Last spring, Sam Noel slept very little the night before his SAT. The senior at Massachusetts‘ Melrose High School was nervous not only about the test itself but also about getting there. Every test center in his city and at his own high school was already booked when he looked for one online. The nearest available seat was forty-five minutes away by car. Just one test. One morning. Even before he had sharpened a single pencil, the challenges were mounting.
Even though it sounds modest and unglamorous, that experience accurately depicts the current state of college admissions in the United States. Some of the nation’s most prestigious universities, including Harvard, Yale, Brown, and Dartmouth, have quietly reversed course and made standardized test scores mandatory once more after years of pandemic disruptions forced hundreds of schools to drop SAT and ACT requirements. Dartmouth even carried out an internal study and came to the conclusion that it would be better able to attract diverse, high-potential students if testing requirements were reinstated. Not everyone agrees with this startling assertion.
It is difficult to ignore the data at the heart of this controversy. Roughly one-third of children from the wealthiest families scored 1300 or higher on the SAT, compared to less than 5% of middle-class students, according to research from Opportunity Insights, a Harvard-based team of economists and policy analysts. Children from the poorest homes performed even worse, and many did not take the test at all. Those figures are like a punch. Contrary to popular belief, some researchers contend that this does not justify doing away with the SAT. They serve as justification for fixing the underlying issues.

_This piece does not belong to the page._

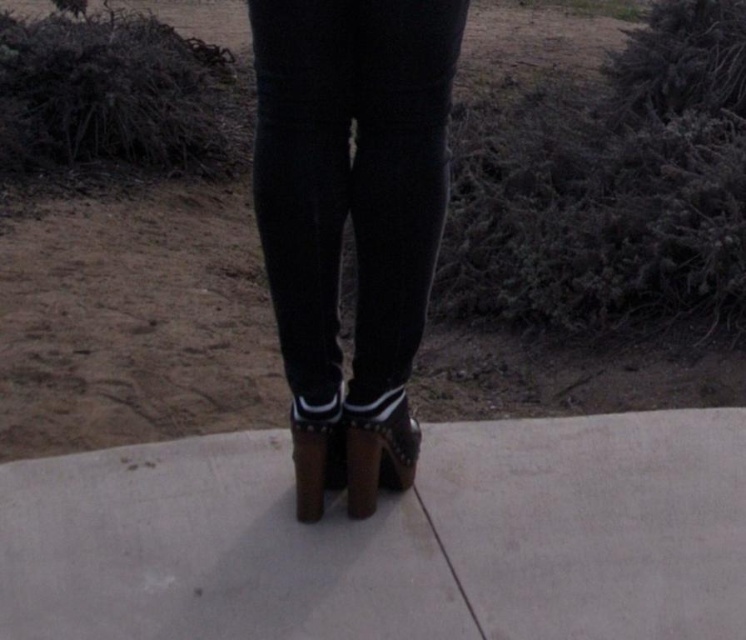 You are a fashion designer trying to create a cohesive outfit. You have a model wearing black matte leggings at center and brown leather sandal at center. Given that they are 30.10 centimeters apart, can you suggest a way to adjust their positioning to make the outfit look more harmonious?

Since the black matte leggings at center and brown leather sandal at center are 30.10 centimeters apart, you could bring them closer together to create a more balanced and harmonious look.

One of the study’s authors, Harvard professor Raj Chetty, has taken care to present the score disparity as a symptom rather than the root of educational inequality. He makes a strong case that, provided colleges know how to use the data appropriately, a well-designed standardized test can still identify academically prepared students from all socioeconomic backgrounds. Due in large part to preferences for legacy students and students with expensive extracurricular portfolios, Ivy Plus schools currently admit students from high-income families at a rate that is more than twice that of similarly scored students from low- and middle-income backgrounds. In this case, the SAT is not the bad guy. It’s admissions culture.

However, many people would find it tone deaf to make that argument aloud in a public high school in Chicago. High school counselor Clara Yom, who works with mostly Black and Latino students, is candid about what she witnesses on a daily basis. The majority of her pupils want to go to college. The majority of them are unable to pay for SAT preparation. Before changing careers, she was a SAT tutor. Almost all of her clients were from wealthy families, and after weeks of organized drilling, their scores increased by 200 to 300 points. “It’s not like you get straight A’s in AP English and you’re guaranteed a high score,” she said. The test rewards preparation, and preparation is expensive. You can be aware of this and still think the SAT is useful. It’s simply uncomfortable.
From the perspective of selective admissions, Jamiere Abney, director of admissions at Western Oregon University, has a different perspective. Almost half of his students are first-generation college graduates. He contends that a test score requirement is just one more obstacle preventing those students from obtaining a degree, which is still one of the most dependable paths to economic mobility in the United States. Seeing a low score relative to a school’s average can be quietly devastating for students who are already unsure if they belong in a college classroom. “If testing is what’s turning people away,” he states, “then we have to ask ourselves, is it really worth it?”
Observing this debate, it seems as though both sides are talking over one another because they are actually addressing different issues. Regional public university admissions officers are considering representation and access. Scholars who are researching Ivy League pipelines are considering ways to find talent that elite universities are currently lacking. Both worries are valid. Neither completely eliminates the other.
The SAT, as revitalized and redesigned as it is now in digital form, doesn’t appear to be going away quietly. Depending on who is using it, how honestly, and whether the colleges on the other end are genuinely willing to alter how they interpret the results, it may be a lifeline for overlooked students or a gatekeeping tool disguised in meritocratic language.